Exhibit 4(d)(16)
Fifteenth Amendment to Loan Agreement
THIS FIFTEENTH AMENDMENT TO LOAN AGREEMENT, dated as of
November 3, 1995, (the "Amendment") is made to the Loan Agreement dated as of
October 29, 1990, as amended by a First Amendment to Loan Agreement, dated March
14, 1991, as amended by a Second Amendment to Loan Agreement, dated March 28,
1991, as amended by a Third Amendment to Loan Agreement, dated May 29, 1991, as
amended by a Fourth Amendment to Loan Agreement, dated as of June 14, 1991, as
amended by a Fifth Amendment to Loan Agreement, dated as of January 28, 1992, as
amended by a Sixth Amendment to Loan Agreement, dated as of November 4, 1992, as
amended by a Seventh Amendment to Loan Agreement, dated as of December 22, 1992,
as amended by an Eighth Amendment to Loan Agreement, dated as of August 24,
1993, as amended by a Ninth Amendment to Loan Agreement, dated as of October 29,
1993, as amended by a Tenth Amendment to Loan Agreement, dated as of April 28,
1994, as amended by an Eleventh Amendment to Loan Agreement, dated as of October
28, 1994. as amended by a Twelfth Amendment to Loan Agreement, dated as of
January 27, 1995, as amended by a Thirteenth Amendment to Loan Agreement, dated
as of April 28, 1995, as amended by a Fourteenth Amendment to Loan Agreement
dated as of July 28, 1995 between TEXFI INDUSTRIES, INC., a Delaware corporation
(the "Borrower"), and NATIONSBANK, N.A, (formerly known as NationsBank,
N.A.(Carolinas) and as NationsBank of North Carolina, N.A.) a national
association, acting as agent for the Lenders (as described in the Loan
Agreement, as defined below) (the "Agent") and the Lenders.
RECITALS
A. The Borrower and the Agent entered into a Loan Agreement dated as of
October 29, 1990, pursuant to which the Lenders, as defined in the Loan
Agreement, extended a $25,000,000 Term Loan and a $15,000,000 Revolving Line of
Credit to the Borrower, which agreement was amended by the First Amendment to
Loan Agreement, dated March 14, 1991, as amended by a Second Amendment to Loan
Agreement, dated March 28, 1991, as amended by a Third Amendment to Loan
Agreement, dated May 29, 1991, as amended by a Fourth Amendment to Loan
Agreement, dated as of June 14, 1991, as amended by a Fifth Amendment to Loan
Agreement, dated as of January 28, 1992, as amended by a Sixth Amendment to Loan
Agreement, dated as of November 4, 1992, as amended by a Seventh Amendment to
Loan Agreement, dated as of December 22, 1992, as amended by an Eighth Amendment
to Loan Agreement, dated as of August 24, 1993, as amended by a Ninth Amendment
to Loan Agreement, dated as of October 29, 1993, as amended by a Tenth Amendment
to Loan Agreement, dated as of April 28, 1994, as amended by an Eleventh
Amendment to Loan Agreement, dated as of October 28, 1994. as amended by a
Twelfth Amendment to Loan Agreement, dated as of January 27, 1995, as amended by
a Thirteenth Amendment to Loan Agreement, dated as of April 28, 1995 by a
Fourteenth Amendment to Loan Agreement dated as of July 28, 1995 (as further
amended, modified, restated or
supplemented from time to time, the "Loan Agreement").
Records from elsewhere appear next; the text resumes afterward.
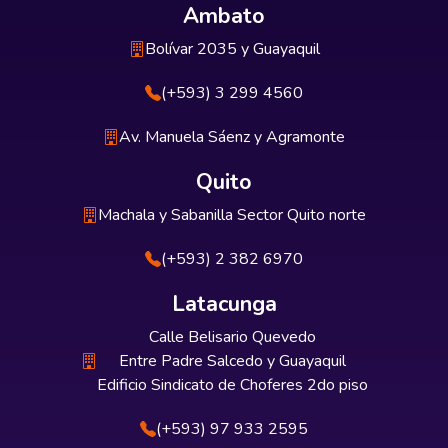
Ambato
Bolívar 2035 y Guayaquil
(+593) 3 299 4560
Av. Manuela Sáenz y Agramonte
Quito
Machala y Sabanilla Sector Quito norte
(+593) 2 382 6970
Latacunga
Calle Belisario Quevedo
Entre Padre Salcedo y Guayaquil
Edificio Sindicato de Choferes 2do piso
(+593) 97 933 2595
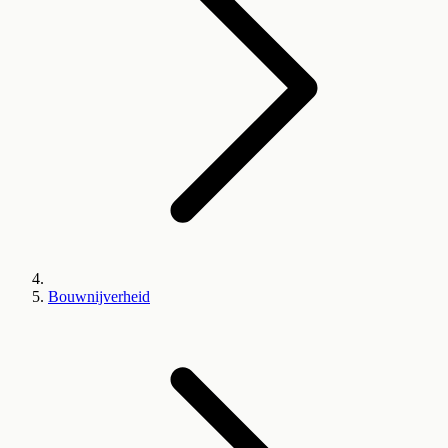
Bouwnijverheid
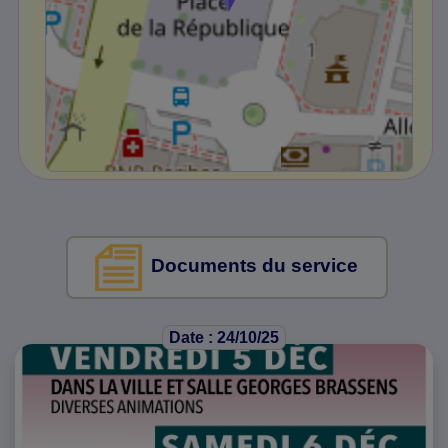
Documents du service
Date : 24/10/25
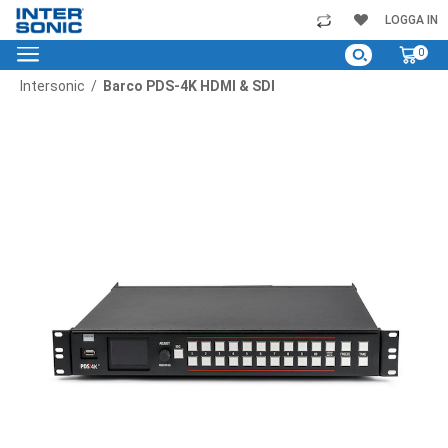
Skip
LOGGA IN
to
My C
0
Content
Intersonic
Barco PDS-4K HDMI & SDI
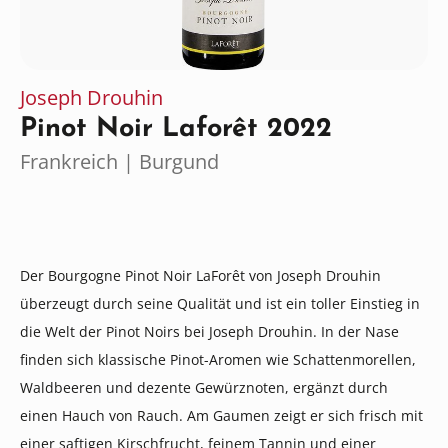
Joseph Drouhin
Pinot Noir Laforêt 2022
Frankreich | Burgund
Der Bourgogne Pinot Noir LaForêt von Joseph Drouhin
überzeugt durch seine Qualität und ist ein toller Einstieg in
die Welt der Pinot Noirs bei Joseph Drouhin. In der Nase
finden sich klassische Pinot-Aromen wie Schattenmorellen,
Waldbeeren und dezente Gewürznoten, ergänzt durch
einen Hauch von Rauch. Am Gaumen zeigt er sich frisch mit
einer saftigen Kirschfrucht, feinem Tannin und einer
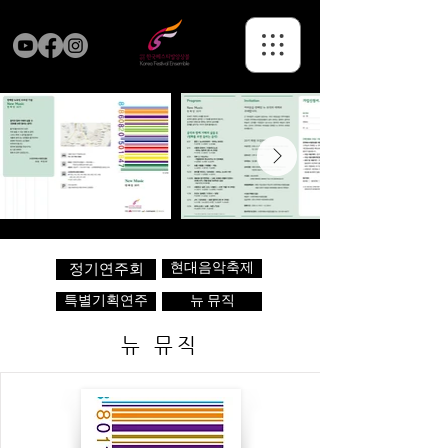
현대음악축제
정기연주회
특별기획연주
뉴 뮤직
뉴 뮤직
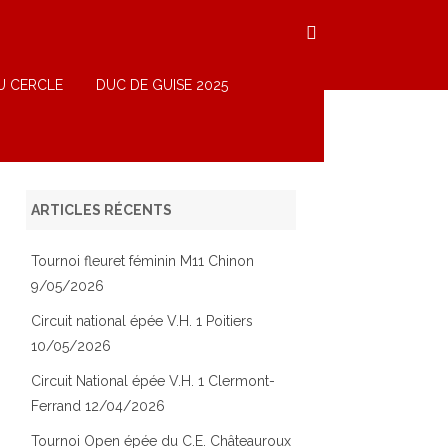
U CERCLE
DUC DE GUISE 2025
ARTICLES RÉCENTS
Tournoi fleuret féminin M11 Chinon
9/05/2026
Circuit national épée V.H. 1 Poitiers
10/05/2026
Circuit National épée V.H. 1 Clermont-
Ferrand 12/04/2026
Tournoi Open épée du C.E. Châteauroux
All capitalized terms not
otherwise defined in this Amendment shall have the meaning assigned to them in
the Loan Agreement.
B. In connection with the Second Amendment, the Subsidiary Equipment
Security Agreements were executed and delivered. In connection with the Third
Amendment, the Assignments of Factor Receivables and the Subsidiary Security
Agreements were terminated and two of the Deeds of Trust and Assignments of
Leases, Rents and Profits were executed and delivered. Pursuant to the Seventh
Amendment, the schedule for repayment of the Term Loans were revised and the
schedule for repayment of the Revolving Credit Notes were revised to convert the
Revolving Line of Credit into a term loan payable in installments commencing on
July 31, 1993 and ending on October 31, 1997. Pursuant to the Tenth Amendment,
Twelfth Amendment and Thirteenth Amendment, the schedule for repayment of the
loans and certain financial covenants contained in Article IX of the Loan
Agreement were revised. The other amendments to the Loan Agreement revised
certain financial covenants contained in Article IX of the Loan Agreement.
C. The Borrower, the Lenders and the Agent desire to amend the Loan
Agreement further in accordance with the terms hereof, in order to revise a
certain financial covenant contained in the Loan Agreement.
NOW, THEREFORE, for good and valuable consideration, the receipt and
sufficiency of which are hereby acknowledged, the Borrower, the Lenders and the
Agent, for themselves, their successors and assigns, agree as follows:
ARTICLE 1.
AMENDMENTS
Section IX of the Loan Agreement is amended by deleting subparagraphs
9.9, 9.11 and 9.13 in their entirety and substituting the following new
subparagraphs therefor:
"9.9 Net Worth. Permit Tangible Net Worth, as of the last day
of each fiscal quarter of the Borrower, to be less than the sum of (i)
$1,800,000 plus (ii) the sum of, for each fiscal quarter of Borrower,
commencing with the first quarter of the Borrower's 1996 fiscal year:
(A) 50% of all Net Income for each fiscal quarter in which Net Income
is positive and (B) zero, for each fiscal quarter in which Net Income
is zero or negative, calculated for the entire period from and after
the end of the fourth quarter of the Borrower's 1995 fiscal year to the
date of determination thereof."
"9.11 Coverage Ratio. Permit (a) the Quarterly Coverage Ratio
to be less than (i) .75 to 1 at the end of the fourth quarter of the
Borrower's 1995 fiscal year, (ii) 0.7 to 1 at the end of the first
quarter of the Borrower's 1996 fiscal year and (iii) 1.0 to 1 at the
end of the second quarter of the Borrower's 1996 fiscal year and (b)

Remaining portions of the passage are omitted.